Posons que le voyeurisme consiste à jouir du spectacle qu’offre une personne qui, toute à ses affaires ou à ses souffrances soit l’ignore, soit ne dispose pas de temps ou de moyens pour nous en faire procès. Au point qu’elle peut même se faire une raison de cette situation inéquitable et se contenter d’une moindre compensation pécuniaire.


Et bien depuis la décolonisation, nous avons de plus en plus l’impression que celui dont nous profitions autrefois en tant que voyeur, nous a démasqué et nous le dit parce qu’il nous connaît mieux, parce qu’il peut nous faire procès dans notre langue, parce qu’il dispose de plus de temps, parce qu’il dispose de preuves, parce que notre voyeurisme perdure.


Le voyeurisme ne figure pas dans la liste des péchés capitaux.
Mais depuis un siècle c’est probablement celui de nos traits qui nous fait le plus honte et cela essentiellement parce que nous avons l’impression que ce trait n’est pas universel, qu’il est très caractéristique de notre communauté et que nous avons été démasqués par ceux dont nous jouissions en toute impunité. 


Il s’agissait de jouissances de tous ordres, pas seulement scopiques, même si dans voyeurisme il y a d’abord voir.
Ils ne sont pas rares les témoignages de touristes actuels qui n’arrivent pas à prendre place dans un cyclo-pousse au Vietnam, par honte de se sentir profiter de quelqu’un qui sait désormais clairement qu’on profite de lui (et cette nouvelle honte pose alors problème aux cyclo-pousseurs).
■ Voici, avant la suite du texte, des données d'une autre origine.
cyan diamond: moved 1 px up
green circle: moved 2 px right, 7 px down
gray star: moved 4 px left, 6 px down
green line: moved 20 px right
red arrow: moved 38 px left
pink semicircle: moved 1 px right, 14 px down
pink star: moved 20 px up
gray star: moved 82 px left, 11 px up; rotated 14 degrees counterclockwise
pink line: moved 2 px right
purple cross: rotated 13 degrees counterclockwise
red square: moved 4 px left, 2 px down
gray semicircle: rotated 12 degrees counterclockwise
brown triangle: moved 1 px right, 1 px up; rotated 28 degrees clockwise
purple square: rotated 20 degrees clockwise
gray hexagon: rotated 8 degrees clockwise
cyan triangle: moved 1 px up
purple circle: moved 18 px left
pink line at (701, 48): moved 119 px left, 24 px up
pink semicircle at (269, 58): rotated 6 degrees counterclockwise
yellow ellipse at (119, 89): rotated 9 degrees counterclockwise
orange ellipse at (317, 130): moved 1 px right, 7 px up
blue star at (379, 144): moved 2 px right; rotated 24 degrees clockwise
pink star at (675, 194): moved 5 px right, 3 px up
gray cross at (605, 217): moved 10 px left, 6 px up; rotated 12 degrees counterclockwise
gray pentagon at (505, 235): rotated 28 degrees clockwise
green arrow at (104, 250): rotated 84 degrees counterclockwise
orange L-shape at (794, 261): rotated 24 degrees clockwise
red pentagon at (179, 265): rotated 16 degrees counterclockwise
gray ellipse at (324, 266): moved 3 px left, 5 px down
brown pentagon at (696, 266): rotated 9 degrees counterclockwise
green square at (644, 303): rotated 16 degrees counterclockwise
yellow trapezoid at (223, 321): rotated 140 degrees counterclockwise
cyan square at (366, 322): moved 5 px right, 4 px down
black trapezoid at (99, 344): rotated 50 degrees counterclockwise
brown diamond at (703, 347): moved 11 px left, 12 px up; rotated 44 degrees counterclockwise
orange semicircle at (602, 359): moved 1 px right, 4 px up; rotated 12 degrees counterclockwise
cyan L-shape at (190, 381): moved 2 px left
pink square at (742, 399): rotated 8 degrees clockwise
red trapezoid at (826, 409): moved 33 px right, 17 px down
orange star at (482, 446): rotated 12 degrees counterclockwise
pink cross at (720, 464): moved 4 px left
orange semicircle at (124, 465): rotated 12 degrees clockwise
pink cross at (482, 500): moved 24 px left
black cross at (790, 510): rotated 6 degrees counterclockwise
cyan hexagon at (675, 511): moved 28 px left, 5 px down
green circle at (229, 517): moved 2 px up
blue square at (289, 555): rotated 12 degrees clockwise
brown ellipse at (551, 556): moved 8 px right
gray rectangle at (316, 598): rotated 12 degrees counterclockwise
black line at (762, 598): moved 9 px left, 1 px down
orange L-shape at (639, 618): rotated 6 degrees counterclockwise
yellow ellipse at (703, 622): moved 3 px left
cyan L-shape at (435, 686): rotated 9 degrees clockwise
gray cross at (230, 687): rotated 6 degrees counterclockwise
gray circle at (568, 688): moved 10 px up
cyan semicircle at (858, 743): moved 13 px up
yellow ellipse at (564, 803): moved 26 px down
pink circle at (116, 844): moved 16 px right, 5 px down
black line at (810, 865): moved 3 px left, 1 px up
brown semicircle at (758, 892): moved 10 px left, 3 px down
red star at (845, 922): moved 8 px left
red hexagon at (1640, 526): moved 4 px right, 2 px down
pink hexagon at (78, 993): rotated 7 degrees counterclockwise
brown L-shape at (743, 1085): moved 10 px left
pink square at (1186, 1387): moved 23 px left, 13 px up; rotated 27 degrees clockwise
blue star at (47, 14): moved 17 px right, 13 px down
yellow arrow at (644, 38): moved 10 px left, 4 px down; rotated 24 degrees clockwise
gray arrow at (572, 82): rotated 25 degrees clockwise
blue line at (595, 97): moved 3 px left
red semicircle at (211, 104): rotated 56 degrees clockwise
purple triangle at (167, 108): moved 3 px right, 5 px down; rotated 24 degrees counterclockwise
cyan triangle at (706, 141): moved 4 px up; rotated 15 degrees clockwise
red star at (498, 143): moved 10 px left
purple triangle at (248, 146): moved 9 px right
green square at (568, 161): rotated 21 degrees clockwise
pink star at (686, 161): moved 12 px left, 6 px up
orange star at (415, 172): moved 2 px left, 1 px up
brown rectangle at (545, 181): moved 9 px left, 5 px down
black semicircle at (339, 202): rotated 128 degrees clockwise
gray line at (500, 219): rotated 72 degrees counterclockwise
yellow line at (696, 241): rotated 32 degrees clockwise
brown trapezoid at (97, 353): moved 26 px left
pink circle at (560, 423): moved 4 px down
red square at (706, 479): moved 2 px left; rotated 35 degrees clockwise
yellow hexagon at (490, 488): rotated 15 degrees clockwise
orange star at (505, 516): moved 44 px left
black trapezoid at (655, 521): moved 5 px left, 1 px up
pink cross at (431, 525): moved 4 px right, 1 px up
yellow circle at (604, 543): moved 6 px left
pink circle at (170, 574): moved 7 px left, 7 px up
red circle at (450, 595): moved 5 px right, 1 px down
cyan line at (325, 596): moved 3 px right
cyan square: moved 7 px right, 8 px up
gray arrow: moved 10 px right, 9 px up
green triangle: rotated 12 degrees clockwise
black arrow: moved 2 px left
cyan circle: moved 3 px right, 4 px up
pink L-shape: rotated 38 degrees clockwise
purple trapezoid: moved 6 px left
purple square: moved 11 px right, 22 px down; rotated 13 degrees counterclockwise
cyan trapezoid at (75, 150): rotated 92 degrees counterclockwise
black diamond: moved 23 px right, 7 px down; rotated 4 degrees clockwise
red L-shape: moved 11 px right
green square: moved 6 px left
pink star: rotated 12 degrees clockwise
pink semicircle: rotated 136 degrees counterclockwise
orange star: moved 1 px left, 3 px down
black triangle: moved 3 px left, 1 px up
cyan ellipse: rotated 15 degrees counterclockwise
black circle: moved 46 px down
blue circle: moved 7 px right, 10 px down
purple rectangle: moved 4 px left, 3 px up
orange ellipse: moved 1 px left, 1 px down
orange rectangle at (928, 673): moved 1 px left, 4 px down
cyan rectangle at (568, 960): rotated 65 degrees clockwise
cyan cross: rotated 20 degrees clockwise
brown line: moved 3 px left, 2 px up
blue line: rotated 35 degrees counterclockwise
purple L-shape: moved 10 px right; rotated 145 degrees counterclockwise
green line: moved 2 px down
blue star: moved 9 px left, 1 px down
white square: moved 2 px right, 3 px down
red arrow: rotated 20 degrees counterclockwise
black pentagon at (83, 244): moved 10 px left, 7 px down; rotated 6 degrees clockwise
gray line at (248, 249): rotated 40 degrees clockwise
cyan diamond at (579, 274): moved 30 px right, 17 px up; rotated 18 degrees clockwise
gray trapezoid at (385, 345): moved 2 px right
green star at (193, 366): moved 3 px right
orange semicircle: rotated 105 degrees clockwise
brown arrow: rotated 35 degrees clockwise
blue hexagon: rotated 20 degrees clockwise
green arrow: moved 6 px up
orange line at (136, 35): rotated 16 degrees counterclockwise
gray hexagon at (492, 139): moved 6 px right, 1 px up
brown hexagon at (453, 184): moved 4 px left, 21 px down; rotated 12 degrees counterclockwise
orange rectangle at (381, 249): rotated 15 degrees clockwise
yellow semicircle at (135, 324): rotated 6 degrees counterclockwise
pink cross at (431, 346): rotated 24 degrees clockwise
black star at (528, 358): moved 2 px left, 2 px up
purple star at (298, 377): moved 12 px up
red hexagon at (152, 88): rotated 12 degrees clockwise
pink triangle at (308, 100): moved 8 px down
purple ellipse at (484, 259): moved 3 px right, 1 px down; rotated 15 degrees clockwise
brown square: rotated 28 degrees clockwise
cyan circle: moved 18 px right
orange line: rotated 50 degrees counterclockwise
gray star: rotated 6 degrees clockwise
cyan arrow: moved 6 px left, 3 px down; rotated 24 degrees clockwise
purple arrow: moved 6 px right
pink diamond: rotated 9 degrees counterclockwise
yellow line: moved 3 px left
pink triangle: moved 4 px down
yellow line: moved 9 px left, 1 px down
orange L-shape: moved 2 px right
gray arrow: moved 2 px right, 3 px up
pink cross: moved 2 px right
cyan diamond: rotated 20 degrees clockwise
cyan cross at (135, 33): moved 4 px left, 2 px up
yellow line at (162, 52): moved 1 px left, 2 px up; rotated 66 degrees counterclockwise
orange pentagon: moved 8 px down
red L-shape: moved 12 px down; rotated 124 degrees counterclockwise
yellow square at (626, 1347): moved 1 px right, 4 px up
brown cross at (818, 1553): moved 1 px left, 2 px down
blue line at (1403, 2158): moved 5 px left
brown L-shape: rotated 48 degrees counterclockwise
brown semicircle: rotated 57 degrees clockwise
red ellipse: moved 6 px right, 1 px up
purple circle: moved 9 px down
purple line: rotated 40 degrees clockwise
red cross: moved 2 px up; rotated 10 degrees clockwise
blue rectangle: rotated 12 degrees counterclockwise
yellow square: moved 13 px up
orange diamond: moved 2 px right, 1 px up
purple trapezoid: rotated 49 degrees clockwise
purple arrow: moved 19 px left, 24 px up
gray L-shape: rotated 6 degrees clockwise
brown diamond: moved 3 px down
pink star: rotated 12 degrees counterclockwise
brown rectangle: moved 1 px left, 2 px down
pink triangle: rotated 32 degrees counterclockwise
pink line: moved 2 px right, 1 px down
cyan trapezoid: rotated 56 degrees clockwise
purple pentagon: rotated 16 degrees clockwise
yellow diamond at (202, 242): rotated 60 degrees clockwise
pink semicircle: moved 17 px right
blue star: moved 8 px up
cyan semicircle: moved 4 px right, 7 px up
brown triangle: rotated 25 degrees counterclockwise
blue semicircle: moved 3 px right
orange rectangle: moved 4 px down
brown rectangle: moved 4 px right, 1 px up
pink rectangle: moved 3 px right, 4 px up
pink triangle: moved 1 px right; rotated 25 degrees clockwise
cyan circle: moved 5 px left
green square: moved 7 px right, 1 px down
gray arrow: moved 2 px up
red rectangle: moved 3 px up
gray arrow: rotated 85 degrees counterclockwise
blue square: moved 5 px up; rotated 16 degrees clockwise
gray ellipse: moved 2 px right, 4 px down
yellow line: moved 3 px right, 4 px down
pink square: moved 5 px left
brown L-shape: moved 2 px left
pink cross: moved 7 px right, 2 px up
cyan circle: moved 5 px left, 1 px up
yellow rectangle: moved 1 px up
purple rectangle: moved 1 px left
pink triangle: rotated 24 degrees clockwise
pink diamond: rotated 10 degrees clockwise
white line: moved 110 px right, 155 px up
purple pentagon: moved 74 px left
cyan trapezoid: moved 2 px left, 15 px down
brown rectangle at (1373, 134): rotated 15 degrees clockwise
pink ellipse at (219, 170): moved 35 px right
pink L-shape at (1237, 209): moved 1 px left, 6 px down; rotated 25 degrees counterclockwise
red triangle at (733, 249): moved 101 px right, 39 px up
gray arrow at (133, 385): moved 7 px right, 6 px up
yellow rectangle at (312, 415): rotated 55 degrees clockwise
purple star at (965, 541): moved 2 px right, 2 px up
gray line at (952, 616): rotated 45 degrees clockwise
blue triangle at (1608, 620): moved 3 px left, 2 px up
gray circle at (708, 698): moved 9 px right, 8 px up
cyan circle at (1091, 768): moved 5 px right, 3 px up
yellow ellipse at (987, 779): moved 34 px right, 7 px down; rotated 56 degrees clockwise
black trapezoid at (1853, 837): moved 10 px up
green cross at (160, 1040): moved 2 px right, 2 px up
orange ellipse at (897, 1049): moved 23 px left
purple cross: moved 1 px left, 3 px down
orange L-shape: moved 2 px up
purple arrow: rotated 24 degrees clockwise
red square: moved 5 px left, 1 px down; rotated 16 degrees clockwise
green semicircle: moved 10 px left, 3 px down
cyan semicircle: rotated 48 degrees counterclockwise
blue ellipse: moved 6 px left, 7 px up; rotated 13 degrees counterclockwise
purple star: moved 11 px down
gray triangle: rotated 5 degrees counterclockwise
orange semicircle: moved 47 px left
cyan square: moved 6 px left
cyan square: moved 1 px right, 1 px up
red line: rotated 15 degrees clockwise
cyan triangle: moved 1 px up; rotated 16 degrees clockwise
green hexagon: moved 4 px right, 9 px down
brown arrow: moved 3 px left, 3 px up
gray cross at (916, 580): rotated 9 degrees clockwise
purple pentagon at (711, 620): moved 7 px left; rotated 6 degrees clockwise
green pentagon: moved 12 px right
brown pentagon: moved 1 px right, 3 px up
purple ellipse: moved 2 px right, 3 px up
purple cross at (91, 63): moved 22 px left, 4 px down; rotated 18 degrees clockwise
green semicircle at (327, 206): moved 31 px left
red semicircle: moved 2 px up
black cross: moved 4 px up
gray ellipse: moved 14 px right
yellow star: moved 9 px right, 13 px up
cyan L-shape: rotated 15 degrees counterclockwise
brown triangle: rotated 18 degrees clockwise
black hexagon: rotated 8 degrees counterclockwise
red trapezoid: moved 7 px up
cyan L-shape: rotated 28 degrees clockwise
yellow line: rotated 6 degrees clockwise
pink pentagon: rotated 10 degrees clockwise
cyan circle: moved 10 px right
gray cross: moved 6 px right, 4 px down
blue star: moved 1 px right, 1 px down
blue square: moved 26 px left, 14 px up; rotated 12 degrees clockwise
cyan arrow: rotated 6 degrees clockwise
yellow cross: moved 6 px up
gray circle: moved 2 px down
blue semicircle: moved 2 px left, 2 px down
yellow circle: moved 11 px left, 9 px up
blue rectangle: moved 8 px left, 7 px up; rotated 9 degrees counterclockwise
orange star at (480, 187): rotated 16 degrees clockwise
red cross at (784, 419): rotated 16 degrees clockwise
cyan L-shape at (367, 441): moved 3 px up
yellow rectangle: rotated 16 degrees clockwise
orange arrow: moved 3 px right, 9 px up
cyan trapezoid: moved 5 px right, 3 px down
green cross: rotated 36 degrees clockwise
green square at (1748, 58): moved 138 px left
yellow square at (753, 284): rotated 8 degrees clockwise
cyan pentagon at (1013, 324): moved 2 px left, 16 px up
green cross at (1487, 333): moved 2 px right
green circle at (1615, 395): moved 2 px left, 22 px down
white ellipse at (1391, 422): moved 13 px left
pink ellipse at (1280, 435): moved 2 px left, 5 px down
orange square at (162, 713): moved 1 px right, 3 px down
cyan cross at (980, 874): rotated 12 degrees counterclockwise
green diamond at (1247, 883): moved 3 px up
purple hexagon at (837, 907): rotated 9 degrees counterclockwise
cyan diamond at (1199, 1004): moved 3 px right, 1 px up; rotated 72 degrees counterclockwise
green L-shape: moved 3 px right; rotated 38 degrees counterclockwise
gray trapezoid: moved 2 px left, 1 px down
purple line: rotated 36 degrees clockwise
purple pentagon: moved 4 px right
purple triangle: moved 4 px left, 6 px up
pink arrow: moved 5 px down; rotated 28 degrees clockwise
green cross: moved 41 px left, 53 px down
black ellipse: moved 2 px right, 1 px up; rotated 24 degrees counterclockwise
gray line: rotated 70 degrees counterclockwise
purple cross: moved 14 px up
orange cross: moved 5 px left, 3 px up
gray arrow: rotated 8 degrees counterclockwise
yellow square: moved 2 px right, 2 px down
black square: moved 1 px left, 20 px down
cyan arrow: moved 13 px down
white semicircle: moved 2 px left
Ils ne sont pas rares non plus ceux qui hésitent à prendre en photo des femmes Hmongs au seins obus. Des gueux d’ici ou d’ailleurs nous proposeraient de nous porter sur leur dos, aucun d’entre nous n’oserait (à moins de pouvoir porter le porteur à son tour)

Même pour le massage, il y a désormais cette difficulté à en jouir quand le masseur peine à l’ouvrage.

Cette honte d’avoir été démasqué joue jusque dans la restauration où nous commençons à être gênés de déranger un serveur, jusque dans le spectacle de cascadeurs, de courses automobiles, de combats de boxe, de corridas, de zoos, dans la traction attelée. Ca va si loin, cette culpabilité que nous en arrivons à avoir honte de jouir d’un foie gras, d’un chapon...
L’oie, le bec maintenu à la verticale, le gosier violé, nous regarde d’un oeil torve « Maintenant, je sais » 


Vénus noire est un film sur notre voyeurisme à l’époque où il n’était pas encore démasqué.
Ce que Saartjie Baartman ne pouvait pas nous dire autrefois, alors même qu’on lui offrait un procès sur un plateau d’argent, elle peut nous le dire aujourd’hui et ça nous fait rougir jusqu’aux oreilles.

Concernant ce que le malheureux subissait, ce n’était pas toujours de notre fait. Si une Blanche était très poilue, ce n’était de la faute à personne. Mais son mauvais sort pouvait satisfaire notre plaisir de la voir souffrir sans qu’elle puisse nous faire procès. Mieux même, contre une piécette, le mendiant, l’infirme, le bossu, le malheureux, la bonne, le groom, la strip teaseuse, peut en venir à nous remercier d’avoir joui du spectacle de sa misère.